Assim, o estudo desses compostos oferece “uma oportunidade de entendermos os mecanismos fisiológicos e bioquímicos que operam em diferentes organismos, inclusive em doenças, e assim desenvolver remédios”, afirma Santos, informando que existem inúmeros exemplos na ciência, como o captopril, um remédio para controle da pressão arterial que foi desenvolvido a partir de um peptídeo extraído da peçonha de uma serpente brasileira, a Bothrops jararaca. Outro exemplo, “o ziconotide, um analgésico para controle da dor causada por câncer e/ou AIDS, que não é usado no Brasil, mas foi desenvolvido a partir de um peptídeo de um caracol marinho das Filipinas”.

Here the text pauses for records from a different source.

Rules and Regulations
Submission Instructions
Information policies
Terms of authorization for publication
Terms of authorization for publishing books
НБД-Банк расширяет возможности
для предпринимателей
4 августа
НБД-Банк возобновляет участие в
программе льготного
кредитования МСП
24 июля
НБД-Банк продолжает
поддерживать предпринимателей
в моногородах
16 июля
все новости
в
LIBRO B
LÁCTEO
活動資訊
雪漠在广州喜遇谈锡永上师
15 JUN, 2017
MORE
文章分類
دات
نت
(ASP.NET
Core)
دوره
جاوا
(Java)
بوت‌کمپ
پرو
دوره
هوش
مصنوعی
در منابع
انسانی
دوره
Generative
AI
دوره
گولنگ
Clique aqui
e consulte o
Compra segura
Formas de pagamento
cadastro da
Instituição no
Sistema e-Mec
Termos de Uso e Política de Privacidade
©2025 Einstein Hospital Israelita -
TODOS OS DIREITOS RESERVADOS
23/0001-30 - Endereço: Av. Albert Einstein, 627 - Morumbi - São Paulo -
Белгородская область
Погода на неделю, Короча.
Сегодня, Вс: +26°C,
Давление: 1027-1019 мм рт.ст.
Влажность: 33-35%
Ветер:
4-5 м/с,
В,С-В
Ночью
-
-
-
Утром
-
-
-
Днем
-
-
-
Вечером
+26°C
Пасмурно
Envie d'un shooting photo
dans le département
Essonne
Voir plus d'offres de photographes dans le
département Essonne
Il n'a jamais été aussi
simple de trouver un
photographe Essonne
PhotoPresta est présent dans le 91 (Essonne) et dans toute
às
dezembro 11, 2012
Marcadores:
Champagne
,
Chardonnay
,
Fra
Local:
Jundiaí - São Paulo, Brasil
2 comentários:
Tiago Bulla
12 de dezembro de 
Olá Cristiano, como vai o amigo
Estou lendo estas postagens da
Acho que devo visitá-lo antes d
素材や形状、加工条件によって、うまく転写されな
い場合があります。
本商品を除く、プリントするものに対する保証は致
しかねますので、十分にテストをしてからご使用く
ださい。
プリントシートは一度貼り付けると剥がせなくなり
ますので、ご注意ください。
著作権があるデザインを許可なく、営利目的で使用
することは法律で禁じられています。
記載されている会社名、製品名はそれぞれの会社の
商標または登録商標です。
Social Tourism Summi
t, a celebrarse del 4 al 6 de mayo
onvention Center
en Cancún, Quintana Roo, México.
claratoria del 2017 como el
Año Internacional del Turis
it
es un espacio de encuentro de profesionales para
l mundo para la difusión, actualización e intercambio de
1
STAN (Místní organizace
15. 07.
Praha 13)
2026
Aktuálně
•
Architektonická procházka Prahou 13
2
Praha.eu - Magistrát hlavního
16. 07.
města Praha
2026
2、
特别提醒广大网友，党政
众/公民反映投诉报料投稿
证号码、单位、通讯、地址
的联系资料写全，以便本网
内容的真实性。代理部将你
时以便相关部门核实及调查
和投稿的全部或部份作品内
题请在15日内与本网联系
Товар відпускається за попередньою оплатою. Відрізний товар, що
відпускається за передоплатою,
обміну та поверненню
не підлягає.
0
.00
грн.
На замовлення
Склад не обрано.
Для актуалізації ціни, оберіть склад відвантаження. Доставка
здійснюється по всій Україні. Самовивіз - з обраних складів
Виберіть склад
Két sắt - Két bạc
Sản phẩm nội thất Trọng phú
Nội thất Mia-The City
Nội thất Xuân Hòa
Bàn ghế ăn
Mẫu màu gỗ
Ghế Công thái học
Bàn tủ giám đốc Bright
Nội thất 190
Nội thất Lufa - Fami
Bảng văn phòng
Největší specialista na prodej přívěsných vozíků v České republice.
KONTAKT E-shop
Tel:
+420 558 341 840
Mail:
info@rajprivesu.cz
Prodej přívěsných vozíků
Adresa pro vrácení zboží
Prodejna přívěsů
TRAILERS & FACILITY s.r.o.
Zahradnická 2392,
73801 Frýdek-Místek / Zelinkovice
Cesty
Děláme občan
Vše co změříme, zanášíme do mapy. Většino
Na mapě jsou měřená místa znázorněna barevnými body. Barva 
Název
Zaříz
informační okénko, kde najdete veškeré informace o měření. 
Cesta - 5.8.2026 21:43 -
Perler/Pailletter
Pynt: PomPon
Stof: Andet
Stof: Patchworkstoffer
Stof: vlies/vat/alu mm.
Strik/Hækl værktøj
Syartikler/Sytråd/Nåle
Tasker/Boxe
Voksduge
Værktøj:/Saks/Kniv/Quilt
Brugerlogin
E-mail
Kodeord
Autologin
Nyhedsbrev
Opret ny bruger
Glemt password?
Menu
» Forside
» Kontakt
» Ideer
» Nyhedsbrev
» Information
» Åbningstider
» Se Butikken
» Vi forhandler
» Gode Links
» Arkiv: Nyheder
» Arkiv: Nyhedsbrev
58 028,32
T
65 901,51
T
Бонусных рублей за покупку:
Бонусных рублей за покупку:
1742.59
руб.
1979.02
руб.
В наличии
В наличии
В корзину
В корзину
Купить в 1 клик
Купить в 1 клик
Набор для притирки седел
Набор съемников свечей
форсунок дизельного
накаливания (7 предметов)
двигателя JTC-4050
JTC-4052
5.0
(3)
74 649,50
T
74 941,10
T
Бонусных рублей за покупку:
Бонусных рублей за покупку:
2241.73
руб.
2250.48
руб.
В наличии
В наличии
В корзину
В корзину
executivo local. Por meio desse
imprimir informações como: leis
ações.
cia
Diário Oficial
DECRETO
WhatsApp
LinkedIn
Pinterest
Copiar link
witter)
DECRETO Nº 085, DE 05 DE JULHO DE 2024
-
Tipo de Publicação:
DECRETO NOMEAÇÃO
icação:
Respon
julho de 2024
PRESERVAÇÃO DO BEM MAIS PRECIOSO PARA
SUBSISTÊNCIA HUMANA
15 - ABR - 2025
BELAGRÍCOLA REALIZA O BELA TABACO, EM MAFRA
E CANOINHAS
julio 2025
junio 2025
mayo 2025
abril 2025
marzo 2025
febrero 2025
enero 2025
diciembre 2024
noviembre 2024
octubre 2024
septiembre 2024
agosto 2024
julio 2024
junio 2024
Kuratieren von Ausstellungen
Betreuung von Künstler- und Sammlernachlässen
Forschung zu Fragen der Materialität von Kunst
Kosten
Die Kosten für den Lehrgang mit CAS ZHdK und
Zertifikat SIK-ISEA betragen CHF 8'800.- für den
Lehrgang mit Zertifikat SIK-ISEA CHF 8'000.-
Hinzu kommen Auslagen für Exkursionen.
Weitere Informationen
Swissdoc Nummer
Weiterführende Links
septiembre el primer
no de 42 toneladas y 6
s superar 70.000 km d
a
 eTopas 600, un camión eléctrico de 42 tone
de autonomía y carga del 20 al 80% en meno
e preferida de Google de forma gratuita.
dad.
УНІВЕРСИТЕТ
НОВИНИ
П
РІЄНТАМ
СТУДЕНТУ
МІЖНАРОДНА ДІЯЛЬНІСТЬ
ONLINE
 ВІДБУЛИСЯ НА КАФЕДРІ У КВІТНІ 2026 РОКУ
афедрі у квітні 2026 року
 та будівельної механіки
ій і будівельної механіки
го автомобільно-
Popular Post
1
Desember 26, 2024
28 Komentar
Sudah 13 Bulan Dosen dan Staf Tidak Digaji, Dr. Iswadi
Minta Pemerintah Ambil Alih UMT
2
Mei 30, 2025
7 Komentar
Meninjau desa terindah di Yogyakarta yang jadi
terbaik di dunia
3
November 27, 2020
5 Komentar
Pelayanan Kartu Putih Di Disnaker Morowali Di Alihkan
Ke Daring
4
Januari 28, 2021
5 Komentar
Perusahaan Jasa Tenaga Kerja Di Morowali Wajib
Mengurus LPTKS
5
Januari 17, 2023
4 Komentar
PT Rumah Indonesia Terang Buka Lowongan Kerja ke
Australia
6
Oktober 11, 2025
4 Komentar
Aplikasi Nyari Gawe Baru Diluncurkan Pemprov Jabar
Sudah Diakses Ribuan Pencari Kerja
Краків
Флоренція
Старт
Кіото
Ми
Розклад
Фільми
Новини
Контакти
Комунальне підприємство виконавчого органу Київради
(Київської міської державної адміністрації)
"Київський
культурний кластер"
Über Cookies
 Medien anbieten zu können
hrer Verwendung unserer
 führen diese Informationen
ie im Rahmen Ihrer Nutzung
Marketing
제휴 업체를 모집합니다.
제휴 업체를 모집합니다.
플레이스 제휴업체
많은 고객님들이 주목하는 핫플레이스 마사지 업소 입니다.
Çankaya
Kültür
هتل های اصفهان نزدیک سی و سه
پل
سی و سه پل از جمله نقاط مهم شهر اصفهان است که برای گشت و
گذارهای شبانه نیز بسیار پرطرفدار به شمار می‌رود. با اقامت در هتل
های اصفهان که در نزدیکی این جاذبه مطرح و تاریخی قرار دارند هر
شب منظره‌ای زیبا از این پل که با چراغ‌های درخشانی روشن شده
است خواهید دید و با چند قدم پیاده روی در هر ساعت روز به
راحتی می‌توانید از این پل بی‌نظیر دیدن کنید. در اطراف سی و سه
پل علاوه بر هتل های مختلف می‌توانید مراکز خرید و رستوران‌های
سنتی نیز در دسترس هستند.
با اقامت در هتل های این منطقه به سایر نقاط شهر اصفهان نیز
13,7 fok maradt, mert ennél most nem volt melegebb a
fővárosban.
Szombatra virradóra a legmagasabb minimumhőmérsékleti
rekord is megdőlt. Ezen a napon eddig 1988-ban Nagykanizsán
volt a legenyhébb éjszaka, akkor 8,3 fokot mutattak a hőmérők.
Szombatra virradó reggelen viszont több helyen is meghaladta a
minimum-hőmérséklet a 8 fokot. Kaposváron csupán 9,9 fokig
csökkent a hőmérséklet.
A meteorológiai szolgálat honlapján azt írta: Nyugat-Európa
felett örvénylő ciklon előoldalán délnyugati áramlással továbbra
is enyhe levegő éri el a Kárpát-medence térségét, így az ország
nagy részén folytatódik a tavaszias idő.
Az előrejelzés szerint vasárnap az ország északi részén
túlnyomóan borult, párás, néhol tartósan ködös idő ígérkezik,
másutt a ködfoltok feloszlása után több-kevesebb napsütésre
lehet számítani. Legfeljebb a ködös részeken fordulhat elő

A pesquisa, conduzida por Márcia Mortari e Wagner dos Santos na USP em Ribeirão Preto, foi produzida em colaboração com outros pesquisadores da FFCLRP e da Faculdade de Ciências Farmacêuticas de Ribeirão Preto (FCFRP) da USP, além da Universidade de Brasília (UnB) e da Universidade de Lorraine, França. Contou com financiamento do Conselho Nacional de Desenvolvimento Científico e Tecnológico (CNPq), Fundação Coordenação de Aperfeiçoamento de Pessoal de Nível Superior (Capes) e Fundação de Apoio à Pesquisa do Distrito Federal (FAPDF).